Courtesy Ana Tzarev Gallery, New York
A billboard promoting the opening of the nearby Ana Tzarev Gallery. The ad campaign was dreamed up by LaPlaca Cohen, a popular museum-branding agency.
Retail savvy and a vast bankroll have landed Ana Tzarev at the art world’s center.
In addition to talent and timing, making a name for oneself as an artist
used to require the blessing of a recognized dealer. In our entrepreneurial age,
however, a gallerist’s support may no longer be indispensable. Last summer,
backed by her billionaire son, the 72-year-old painter Ana Tzarev took out a
10-year lease on a ground-level space to house her namesake gallery. Located
at 24 West 57th Street—home to such familiar figures in the trade as Marian
Goodman, Jane Kallir (the director of Galerie St. Etienne), and Michael
Rosenfeld—the 14,000-square-foot showroom has a reported annual rent of
$2 million. The inaugural exhibition, opening this month, displays Tzarev’s
colorful landscapes and portraits—“postcards,” as she refers to them, from her
trips to Africa, Japan and Thailand. Prices for the canvases start at $20,000
and go as high as $500,000. For a self-taught artist whose work has yet to be
critically appraised, these are ambitious sums.
Tzarev, a native of Croatia, took up painting in 1986, shortly after
selling Chandler House—the New Zealand–based department-store chain
she founded with her husband, Robert Chandler—for $10 million. In addition
to her travels, she credits as inspiration artists ranging from Leonardo and
Michelangelo to Francis Bacon and Takashi Murakami. Matisse and van Gogh
also make her list and are perhaps the most obvious stylistic influences, as seen
in her works’ bright hues, thickly applied paint and decorative nature.
Tzarev’s son Richard Chandler, whose fortune Forbes magazine estimates
to be $1.7 billion, is contributing the start-up capital for the
gallery through his Singapore-based investment firm Orient Global.
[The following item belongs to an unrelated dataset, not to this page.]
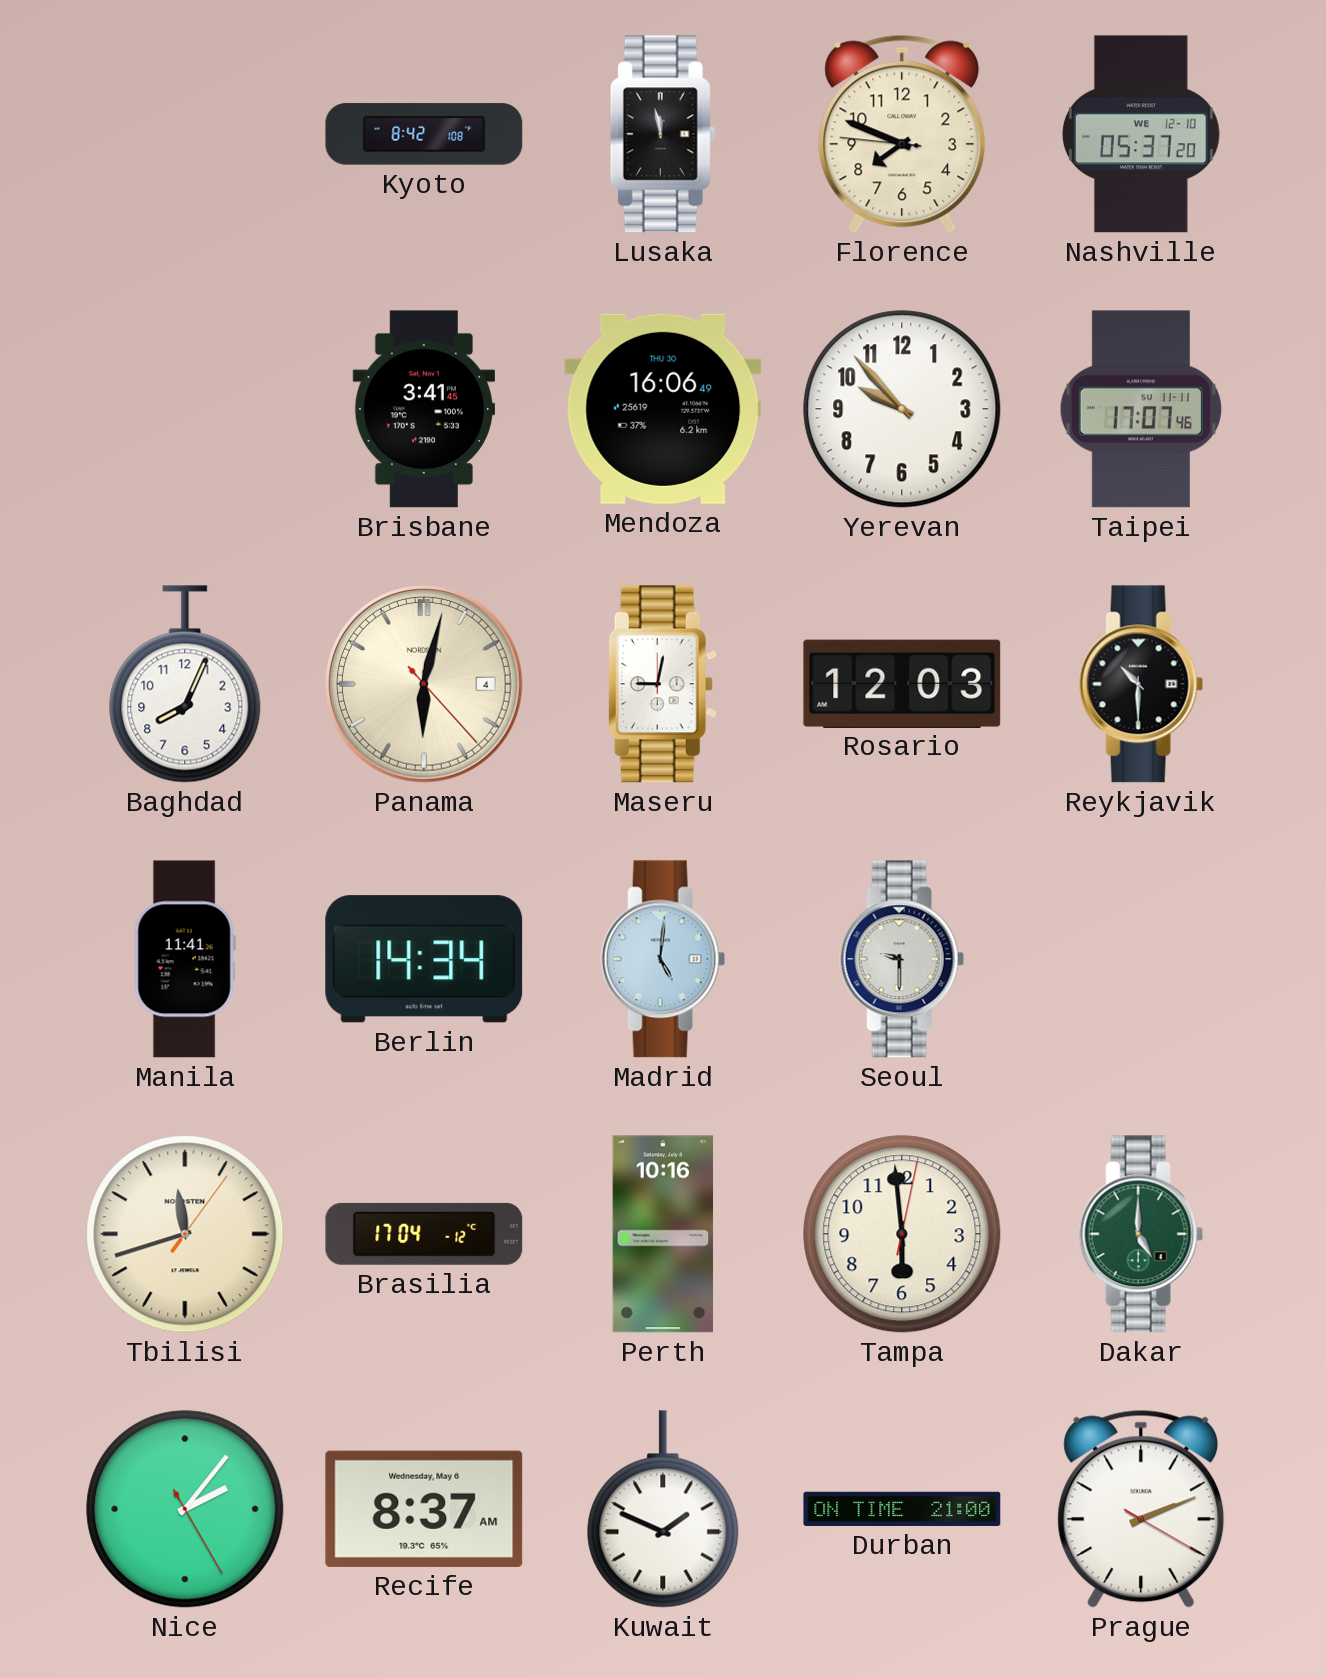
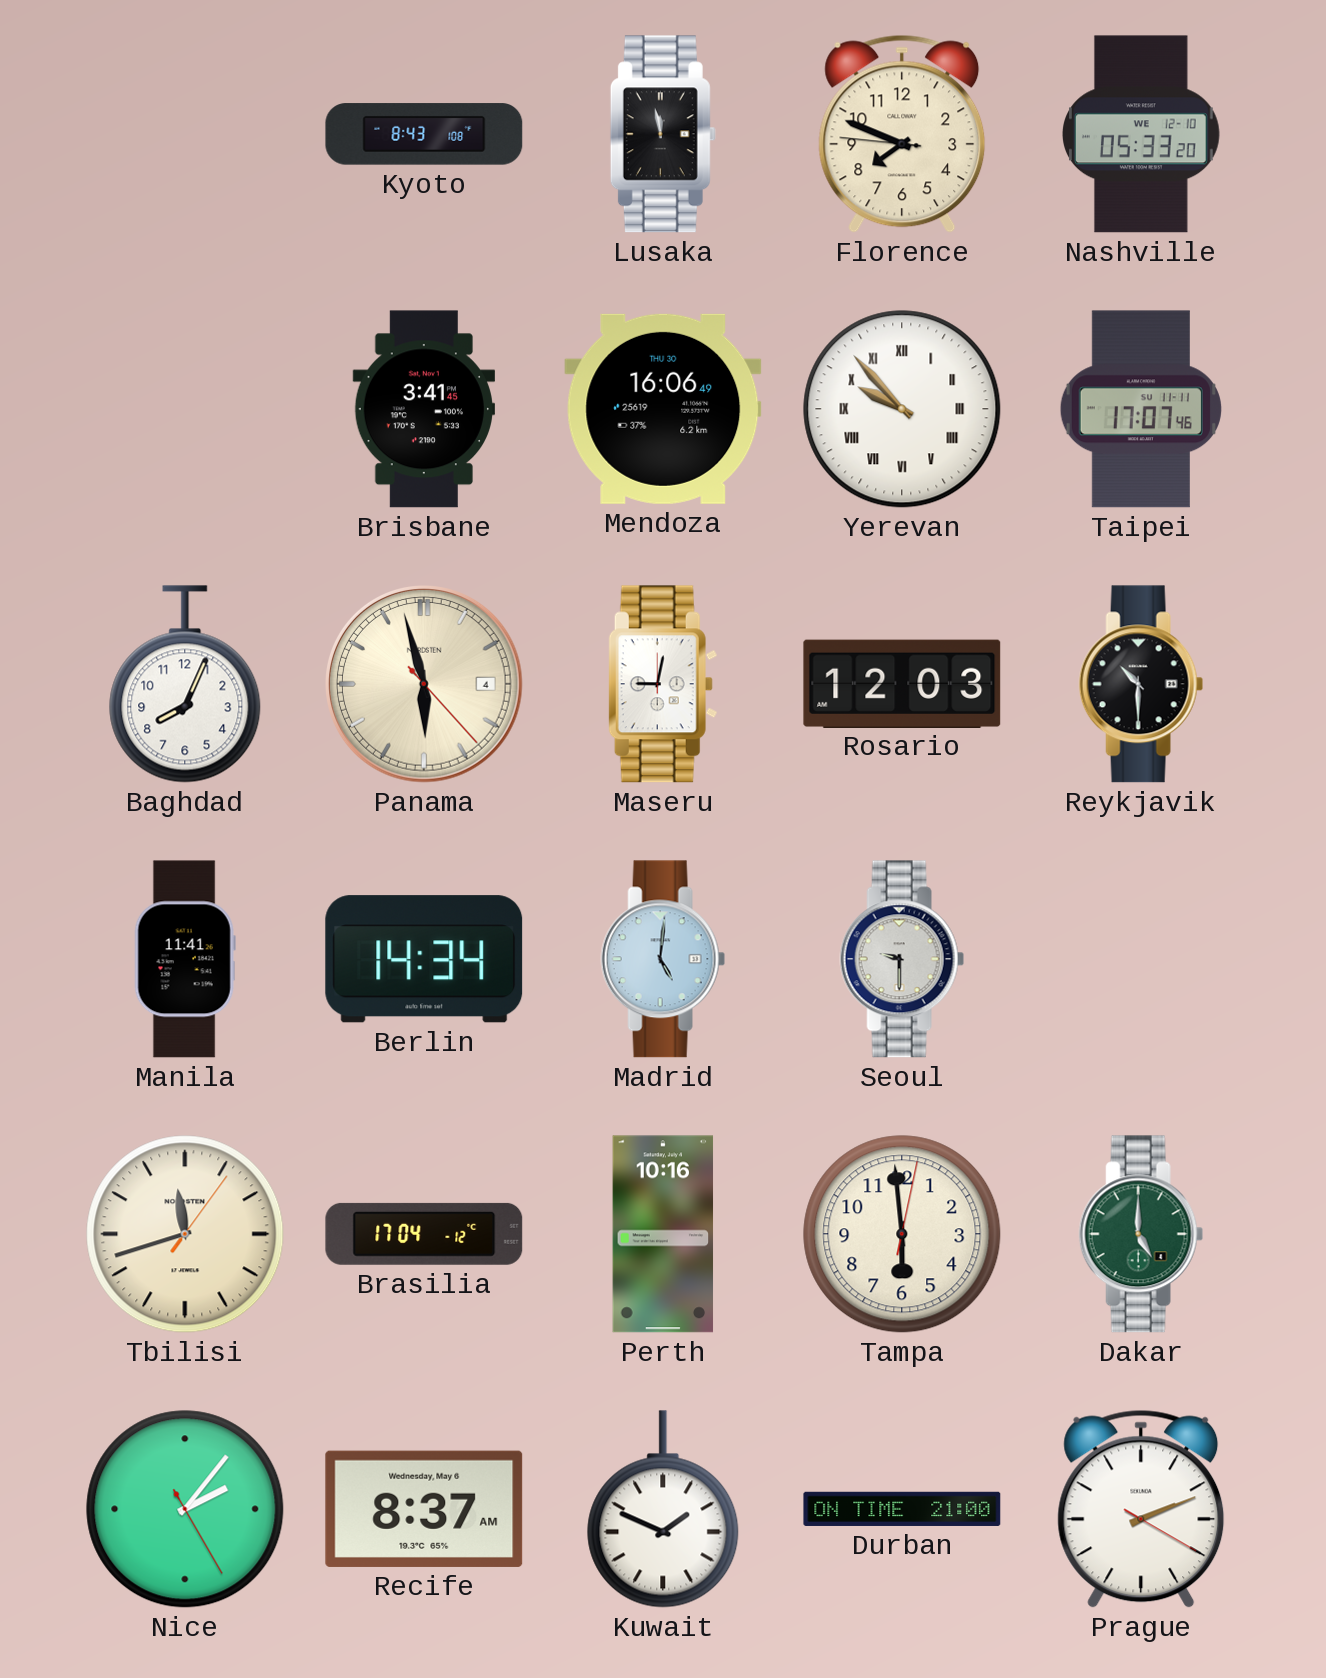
Kyoto: 8:42 -> 8:43
Nashville: 05:37 -> 05:33
Yerevan numerals: Arabic -> Roman
Panama: 6:02 -> 5:57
(Tzarev distributed the proceeds from the sale of Chandler House
to her two sons, who used the money to jump-start their careers in
finance; Christopher Chandler, the younger one, runs Legatum, an
investment group headquartered in Dubai.) Orient Global has also
lent Tzarev confidence: “A large number of visitors who have seen my
art hanging in the offices of my family’s international corporations
have expressed interest,” she says.
Tzarev’s executive business director, Reed
McMillan—whose past jobs have included a stint
as director of shows for the American Craft Council
and director of leasing for Merchandise Mart
Properties, in Chicago—hopes to settle the gallery’s
debt to Richard within five years. Considering that
the renovations alone cost a reported $4 million,
this would be no small accomplishment. Tzarev
maintains a more relaxed outlook: “This is a true
endeavor in art, and whenever it turns a profit, I will
be delighted.”
Despite her apparent nonchalance about the
bottom line, Tzarev’s business decisions have been
entirely strategic. Last year she hired Geri Thomas,
the president of the New York arts consulting and
staffing firm Thomas & Associates. Although
Thomas’s arts background is largely managerial,
she curated the gallery’s inaugural show. It was
she who introduced Tzarev to Sara Fitzmaurice,
the president of Fitz & Co., an influential public-relations
firm in art circles, which now counts the
gallery among its roster of international clients. And
it was Fitzmaurice who recommended the project’s
architect, James Harb.
Another key player in the launch is LaPlaca
Cohen, the museum-world branding agency, which
devised an outdoor advertising campaign featuring
six billboards with reproductions of Tzarev’s works
in high-traffic locations throughout Manhattan—
one can be found on the side of a building on
Lexington Avenue, near the Bloomingdale’s department
store—as well as posters on city buses.
So far the gallery community, which typically
steers clear of such populist gestures, has met Tzarev
with measured skepticism. “I understand that some
historically established dealers may be wary of a
vanity gallery trying to buy its way into favor, but I
think we need to wait and see what the art actually
looks like before passing judgment,” says Kallir,
who, along with Rosenfeld, first voiced apprehensions
publicly to Bloomberg News in August. In an
e-mail to Art+Auction, Goodman writes: “I have
four words to say: It’s hard to believe.”